In 2020, Netflix announced their Studio API and GraphQL Federation to overcome the complexity of developing the API aggression layer. Netflix explained the two-fold goal of GraphQL Federation is to provide a unified API for consumers and give backend developers flexibility and service isolation.
Essentially, the architecture of a GraphQL is to provide a gateway layer that brings together different federated services into one unified API endpoint. Further, it allows teams to independently build and operate their domain graph services while connecting the domains under a unified GraphQL schema. This is why the Content Engineering at Netflix has been transitioning several services to use a federated GraphQL platform.
Netflix explained the three core entities of the graph as movie, production and talent. Separate engineering teams independently own these:
- Movie: Every title in the data is a Movie object.

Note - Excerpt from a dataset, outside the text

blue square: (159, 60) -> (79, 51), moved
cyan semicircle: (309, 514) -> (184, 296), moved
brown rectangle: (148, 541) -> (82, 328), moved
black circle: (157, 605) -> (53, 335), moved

- Production: Each Movie is associated with a Studio Production. The production object tracks factors integral to making a Movie, such as the shooting location, vendors, and more.
- Talent: These are the people working on the Movie, like the actors, directors, etc.

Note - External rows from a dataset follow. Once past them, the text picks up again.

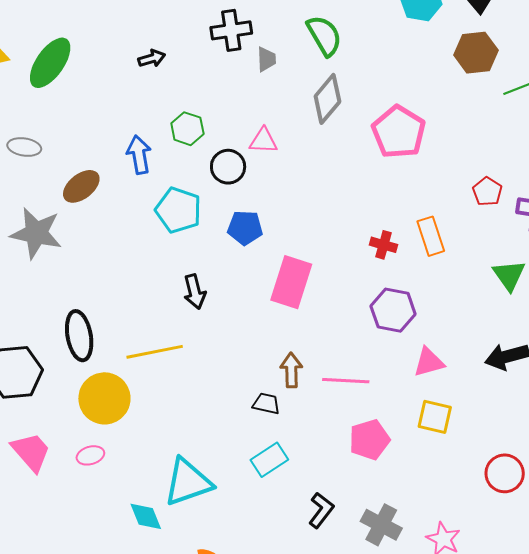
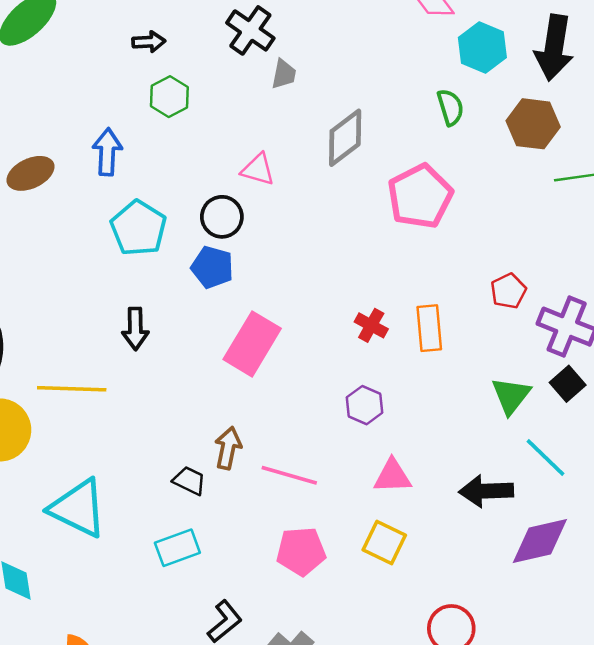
black cross: (231, 30) -> (250, 30), turned 30
green semicircle: (324, 36) -> (450, 107), moved, size x0.7
green hexagon: (187, 129) -> (169, 97), moved
black circle: (228, 167) -> (222, 217), moved
purple hexagon: (393, 310) -> (365, 405), size x0.7
cyan triangle: (188, 482) -> (78, 508), moved, turned 32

These entities are made available in the graph. Following this, the teams need the ability to query for a particular entity based on attributes of related entities. For instance, they may want to search for all movies currently being produced with actor Ryan Reynolds. This is the problem of making a federated graph searchable. As a solution, Netflix created Studio Search.
Netflix Studio Search
The Studio Search platform takes a portion of the federated graph and makes it searchable. The portion is a subgraph rooted in an entity of interest that would be queried with text input, filtered, ranked, and faceted. This was done with Elasticsearch as the underlying technology.
The team considered three essential factors in building their index pipeline.

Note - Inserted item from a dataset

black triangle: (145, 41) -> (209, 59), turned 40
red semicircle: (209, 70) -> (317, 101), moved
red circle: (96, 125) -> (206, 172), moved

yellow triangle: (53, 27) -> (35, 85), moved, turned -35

- The definition of the subgraph of interest is the primary search
- Events that notify the platform of changes to entities in the subgraph
- Index specific configuration
“In short, our solution was to build an index for the subgraphs of interest. This index needs to be kept up-to-date with the data exposed by the various services in the federated graph in near-real-time,” said the Netflix engineering team. GraphQL enables this by providing a straightforward way to define the subgraph through a single templated GraphQL query. The query pulls all of the data the user is interested in using their searches.
The ‘Change Data Capture’ events trigger the reindexing operation for individual entities when they change, ensuring the index is up to date. Netflix’s teams leverage Netflix’s CDC connectors. Consequently, the federated graph would fetch all the data indexed, making the factors needed in the events an entity id. When substituted into the GraphQL query template, this id fetches the entity and related data. Elastic search, the underlying technology, is used to create text analysers that can be generalised across domains. The type information from the GraphQL query template and user-specified index configuration are leveraged.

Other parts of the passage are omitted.